Excerpted data Block Start

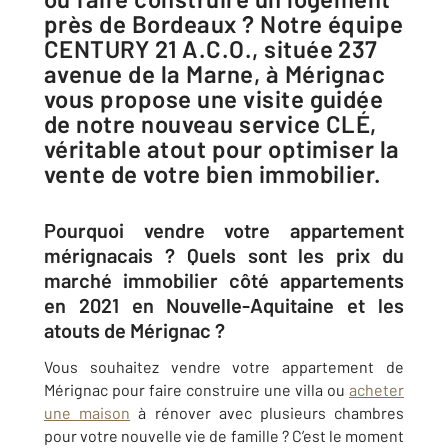
près de Bordeaux ? Notre équipe
CENTURY 21 A.C.O., située 237
avenue de la Marne, à Mérignac
vous propose une visite guidée
de notre nouveau service CLÉ,
véritable atout pour optimiser la
vente de votre bien immobilier.
Pourquoi vendre votre appartement
mérignacais ? Quels sont les prix du
marché immobilier côté appartements
en 2021 en Nouvelle-Aquitaine et les
atouts de Mérignac ?
Vous souhaitez vendre votre appartement de
Mérignac pour faire construire une villa ou
acheter
une maison
à rénover avec plusieurs chambres
pour votre nouvelle vie de famille ? C’est le moment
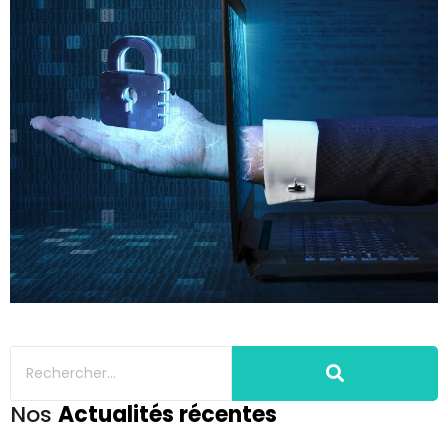
Nos
Actualités récentes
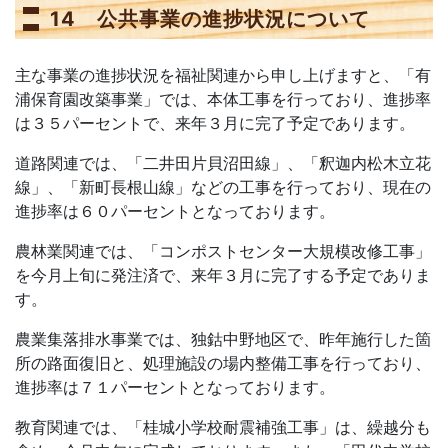
14 公共事業の進捗状況について
主な事業の進捗状況を福祉関連から申し上げますと、「有
浦保育園改築事業」では、本体工事を行っており、進捗率
は３５パーセントで、来年３月に完了予定であります。
道路関連では、「二井田片貝沼田線」、「釈迦内松木立花
線」、「新町長根山線」などの工事を行っており、現在の
進捗率は６０パーセントとなっております。
農林業関連では、「コンポストセンター大規模改修工事」
を今月上旬に発注済で、来年３月に完了する予定でありま
す。
農業集落排水事業では、独鈷中野地区で、昨年施行した箇
所の路面復旧と、処理施設の場内整備工事を行っており、
進捗率は７１パーセントとなっております。
教育関連では、「桂城小学校耐震補強工事」は、繰越分も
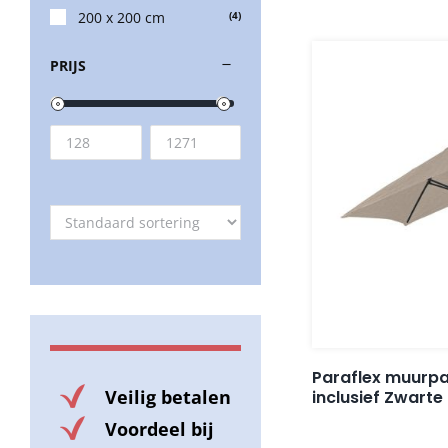
200 x 200 cm
(4)
PRIJS
Paraflex muurp
Veilig betalen
inclusief Zwart
Voordeel bij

Excerpted data Block End

== Assigned task ==
Quote precisely the lines of the data from the line containing "à rénover avec plusieurs chambres" through its final line, both included, excluding pictures.

== Output ==
à rénover avec plusieurs chambres
pour votre nouvelle vie de famille ? C’est le moment
Nos
Actualités récentes
14 公共事業の進捗状況について
主な事業の進捗状況を福祉関連から申し上げますと、「有
浦保育園改築事業」では、本体工事を行っており、進捗率
は３５パーセントで、来年３月に完了予定であります。
道路関連では、「二井田片貝沼田線」、「釈迦内松木立花
線」、「新町長根山線」などの工事を行っており、現在の
進捗率は６０パーセントとなっております。
農林業関連では、「コンポストセンター大規模改修工事」
を今月上旬に発注済で、来年３月に完了する予定でありま
す。
農業集落排水事業では、独鈷中野地区で、昨年施行した箇
所の路面復旧と、処理施設の場内整備工事を行っており、
進捗率は７１パーセントとなっております。
教育関連では、「桂城小学校耐震補強工事」は、繰越分も
200 x 200 cm
(4)
PRIJS
Paraflex muurp
Veilig betalen
inclusief Zwart
Voordeel bij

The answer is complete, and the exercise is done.